東日本大震災のあった2011年から数年間、ぼくは漫画家のしりあがり寿さんが率いるボランティア部隊に参加して、何度か岩手県を訪問した。最初の頃は瓦礫撤去のお手伝いもしたが、メンバーの大半が漫画家で構成されているチームということで、トークイベントやサイン会、あるいは子供たちを集めてのお絵描き大会などを開催するのが主な目的だ。

参加メンバーは東京の他に、岩手や北海道からも集まってくる。そのため、各自が勝手に新幹線や飛行機を利用して、決められた時間までに盛岡の駅前に集合する。ぼくは松戸市在住なので、東京駅スタートではなく、いったん大宮へ出て、そこから東北新幹線で盛岡へ向かうのがいつものスタイルだった。

ある年のこと。せっかく盛岡まで行くなら、岩手県内のブックオフ巡りもしたいな、と思った。とはいえ、みんながボランティア活動をしている最中に自分だけ中抜けしてブックオフへ……というわけにはいかない。そこで、集合日の前日に前乗りしてブックオフを回ることにした。

この酒エッセイでブックオフのことを細々と書いてもしょうがないのでそこは省略するが、一ノ関駅で下車してレンタカーを借り、4軒のブックオフをまわってから盛岡へ向かった。翌日は集まってきたみんなと旅館に泊まることになっているが、この日は自分一人なので駅前のビジネスホテルをとった。

さて、夕飯はどうしよう? 考えるまでもない。ぼくは夜はご飯を食べずに酒を飲む。問題は、どこの酒場に行くか、だ。

事前にきっちり下調べしておく場合もあるが、このときはそれをせず、行き当たりばったりでいくことにした。どんな酒場と出会えるのか、それもまた旅の楽しみ方のひとつだからだ。

そして、このときはずいぶん迷い、悩んだことを覚えている。盛岡駅の東口を出ると、東へスッと大通りが伸びている。これを進み、北上川を渡った先には歓楽街がある。そこへ行けば酒場なんかいくらでもあるのだが、どうもピンと来る店がないのだ。そこそこ良さげな店を見つけても、「もっとシブい店があるのではないか?」という酔っぱらいの欲望が、入店判断にどうしてもブレーキをかけてしまう。

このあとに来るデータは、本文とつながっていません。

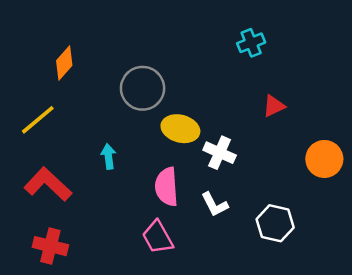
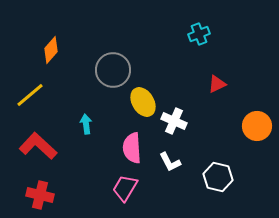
yellow ellipse: (180, 129) -> (143, 102), turned 44
pink trapezoid: (158, 237) -> (125, 188), turned 60

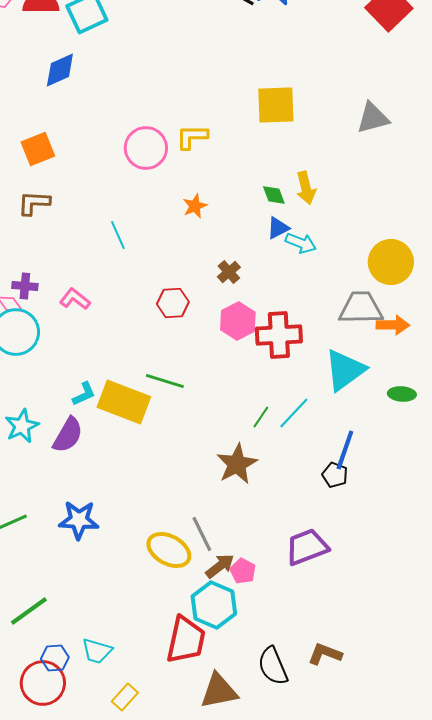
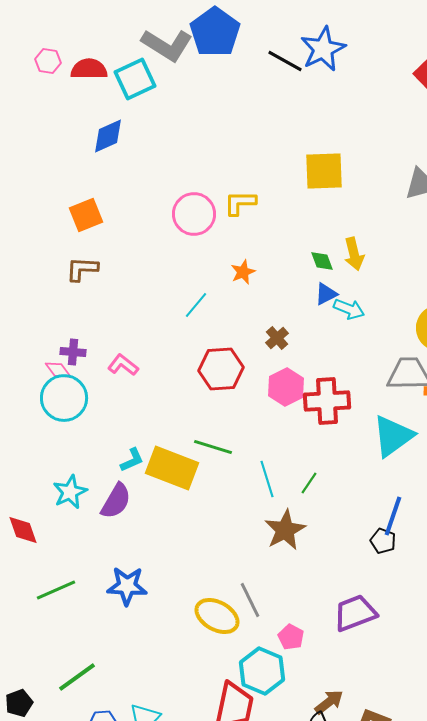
cyan line: (118, 235) -> (196, 305), moved, turned 64
red hexagon: (173, 303) -> (221, 369), size x1.4
cyan line: (294, 413) -> (267, 479), moved, turned -60
brown arrow: (220, 566) -> (329, 702), moved

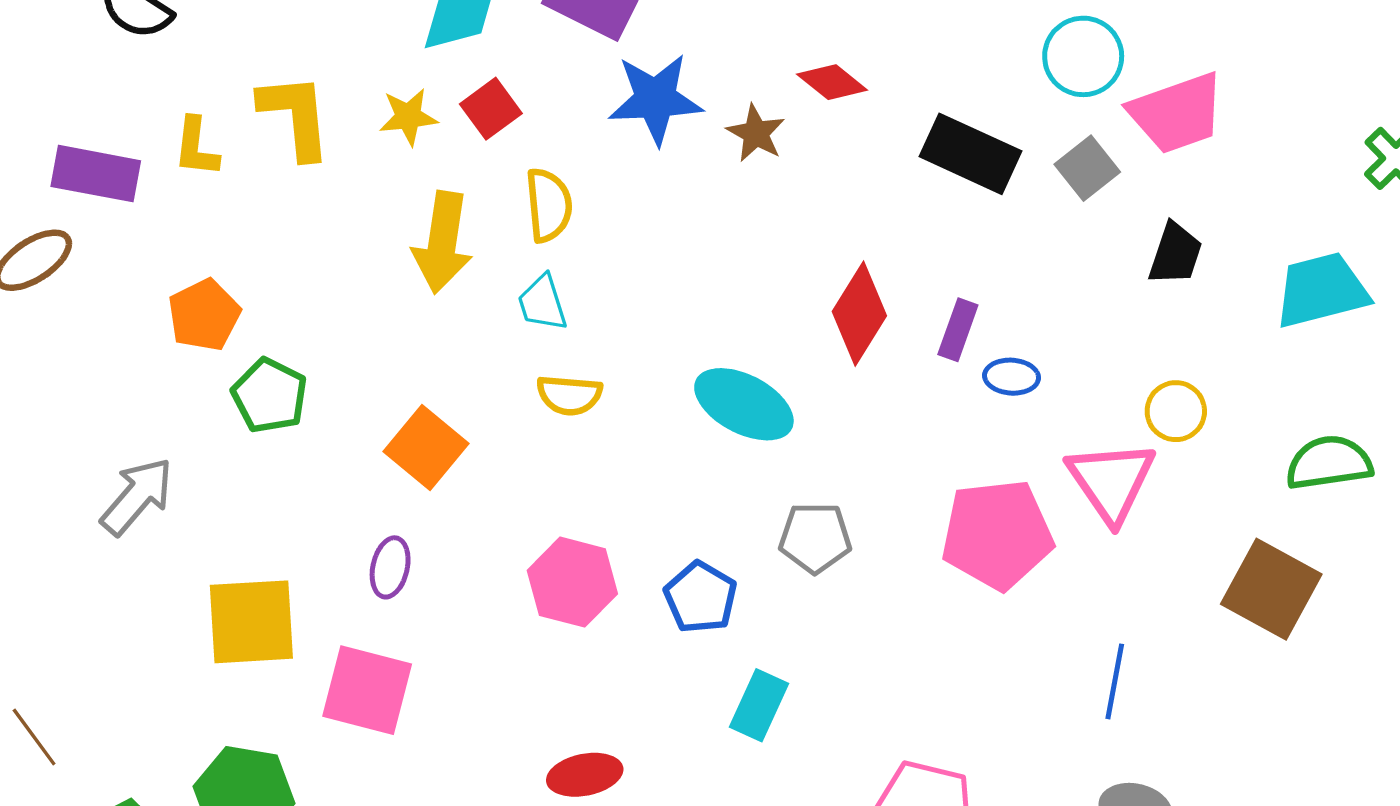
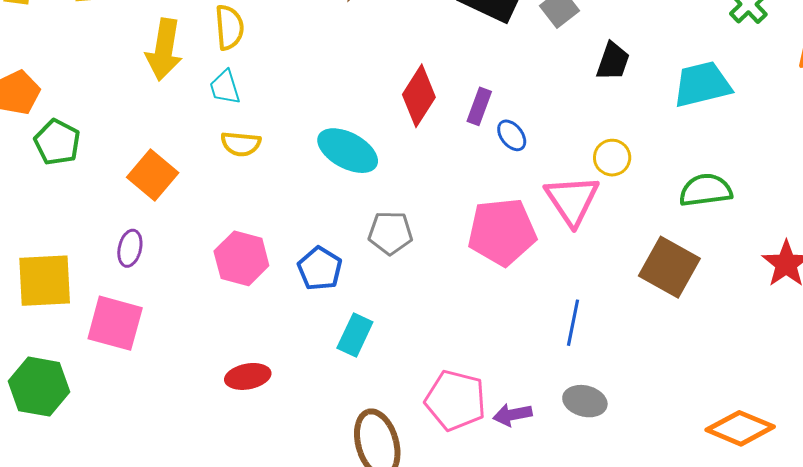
blue ellipse: (1012, 377) -> (512, 135), turned 48

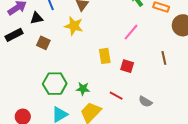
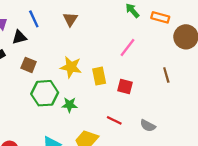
yellow star: (74, 26) -> (71, 67), moved
green hexagon: (55, 84) -> (45, 93), moved
green star: (83, 89) -> (70, 105), moved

ホテルを出てからたっぷり1時間は歩き回ったと思う。歓楽街の大通りを北側ヘ一本入ったところにその店はあった。「南部どぶろく家」という名前で、壁には蔦が這い、暖簾には「いわて南部民俗料理」と染め抜かれている。もう店の面構えを見た瞬間に、そこが名店であることが伝わってくる。よし、見つけた!

たとえば、店の外観はどうってことのないのに、内装が激シブだったとか、料理がミシュランレベルだったとか、そういう意外な驚きもいいだろう。でも、やっぱり面構えのいい店は、その中身も素晴らしい。

席について出てきたお通しは、汲み出し豆腐とアイナメの南蛮漬け。その時点で勝利を確信する。馬刺しが自慢とのことだったので、頼んでみたら薬味はにんにく味噌。これがまたうまい。豆腐の味噌漬けなんかもあって、どう考えてもこれは酒に合うだろうと、ビールから酒に切り替える。いや待て、ここのどぶろくが売りの店だ。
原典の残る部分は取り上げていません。